*** Exercise material ***
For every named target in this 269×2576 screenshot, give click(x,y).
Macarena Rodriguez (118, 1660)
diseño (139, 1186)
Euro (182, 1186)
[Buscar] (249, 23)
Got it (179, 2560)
*** End of Exercise material ***
Problem. Repeat all of the material, exactly as it reads.

Written answer.
For every named target in this 269×2576 screenshot, give click(x,y).
Macarena Rodriguez (118, 1660)
diseño (139, 1186)
Euro (182, 1186)
[Buscar] (249, 23)
Got it (179, 2560)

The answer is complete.